Ms. Twain describes a childhood of repeated moves between towns, rented apartments, and schools, as the family continually struggled to make a living. One of her homes was nothing more than a couple of basement rooms with a dirt floor. Hers was a life of relentless, persistent poverty; a poverty that stretched the very fabric of her family causing stress, uncertainty, and even physical and emotional abuse.
A poverty that she says was just unnecessary.
And while we can applaud the energies, motivation, and innate talent that ultimately led to her success—a movement from the very bottom of the socio-economic ladder in a small Canadian town to the very top in the world—we should also recognize that her story is clearly rare. How many children raised in similar circumstances have fallen by the wayside, and never developed their full potential, however, more modest than global stardom?
A commitment to eliminating child poverty is a conversation worth having.
In this conversation it is also important to be clear about the type of poverty we have in mind. Ms. Twain’s childhood, I think, underscores that two important dimensions are worth keeping in mind.
Obviously enough the first relates to basic needs and necessities—adequate resources to be able to procure food, shelter, and clothing.
But if we are to take the idea of inclusion as capability development seriously, a second dimension is just as important and relates to relative deprivation—adequate resources to participate normally in society. A cell phone may have been considered a luxury a decade or more ago, but for the present day teenager it is a necessity.
Amartya Sen underscores this dual nature of poverty. If children are to become all that they can be, then they have a need for a certain relative standing in our communities, a standard of living that not only allows them to be feed, sheltered and clothed, but to also participate fully in the society in which they are growing up.
To give this idea public policy traction I suggest that we think of a family falling into poverty if it has less than half the resources of a family half way up the socio-economic ladder. In thinking of income poverty this would mean setting a poverty line at 50% of the median income appropriately adjusted for family size. It would also mean regularly updating this poverty line to reflect economic and social changes.
A society that seeks to eliminate child poverty might consider making a commitment of the following sort. Each government would commit to lowering child poverty below the level it inherited at the start of its mandate. This target would be defined as the poverty rate according to one-half of the median income in the year it assumed power.
Successive governments would face a similar commitment, but based upon a new poverty rate, that defined according to the new median income in the year it assumed power. In this way the poverty line would be continually updated as the median income changes, a reflection of the evolution in what it takes to participate normally.
3. Income inequality has the potential to erode inclusion
All of this suggests that when our goal is more social inclusion a discussion about poverty cannot be divorced from a discussion of inequality.
A conversation about poverty is a conversation about inequality in the lower half of the income distribution, and it makes the plight of the relatively poor a social concern. In this way more inequality in the lower half of the income distribution has the potential to erode inclusion.

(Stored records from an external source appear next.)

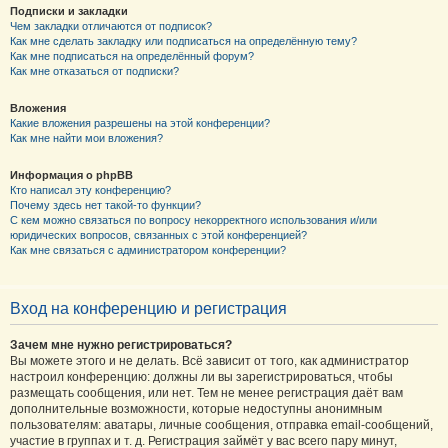
Подписки и закладки
Чем закладки отличаются от подписок?
Как мне сделать закладку или подписаться на определённую тему?
Как мне подписаться на определённый форум?
Как мне отказаться от подписки?
Вложения
Какие вложения разрешены на этой конференции?
Как мне найти мои вложения?
Информация о phpBB
Кто написал эту конференцию?
Почему здесь нет такой-то функции?
С кем можно связаться по вопросу некорректного использования и/или
юридических вопросов, связанных с этой конференцией?
Как мне связаться с администратором конференции?
Вход на конференцию и регистрация
Зачем мне нужно регистрироваться?
Вы можете этого и не делать. Всё зависит от того, как администратор
настроил конференцию: должны ли вы зарегистрироваться, чтобы
размещать сообщения, или нет. Тем не менее регистрация даёт вам
дополнительные возможности, которые недоступны анонимным
пользователям: аватары, личные сообщения, отправка email-сообщений,
участие в группах и т. д. Регистрация займёт у вас всего пару минут,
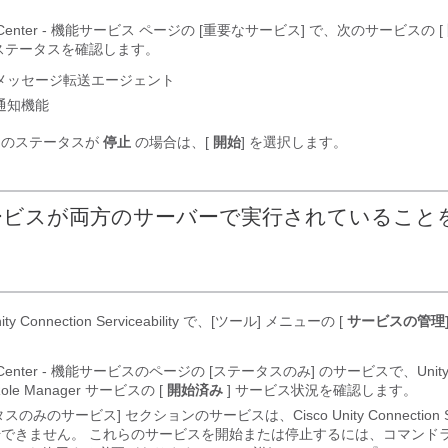
ol Center - 機能サービス ページの [重要なサービス] で、次のサービスの [
ステータスを確認します。
メッセージ転送エージェント
通知機能
スのステータスが
停止
の場合は、[
開始
] を選択します。
ービスが両方のサーバーで実行されていること
nity Connection Serviceability で、[ツール] メニューの [
サービスの管理
ol Center - 機能サービスのページの [ステータスのみ] のサービスで、Unity C
 Role Manager サービスの [
開始済み
] サービス状況を確認します。
のみのサービス] セクションのサービスは、Cisco Unity Connection Servi
始できません。 これらのサービスを開始または停止するには、コマンド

But in presenting my third major message I would like to suggest that income inequality throughout the entire income distribution also has this potential.
Ms. Twain’s story is compelling because she was able to escape a history of poverty, and offer for her children a future of plenty. This movement, both up and down the income distribution, without regard to family background is termed social mobility. If money matters, a more inclusive society—a society in which children can become all that they can be—will be a society in which the circumstances of birth matter less.
Income inequality has the potential to erode inclusion because it puts social mobility at risk. Here is a ranking of some rich countries according to one measure of social mobility: the extent to which the adult incomes of sons are related to the incomes of their fathers. This degree of stickiness between parent and child incomes varies across the rich countries, with almost one-half of income inequality in one generation being passed on between fathers and sons in the UK, Italy, and the United States, but less than one-fifth in Finland, Norway, and Denmark. New Zealand occupies a middling rank in this league table along with countries like Australia and Canada.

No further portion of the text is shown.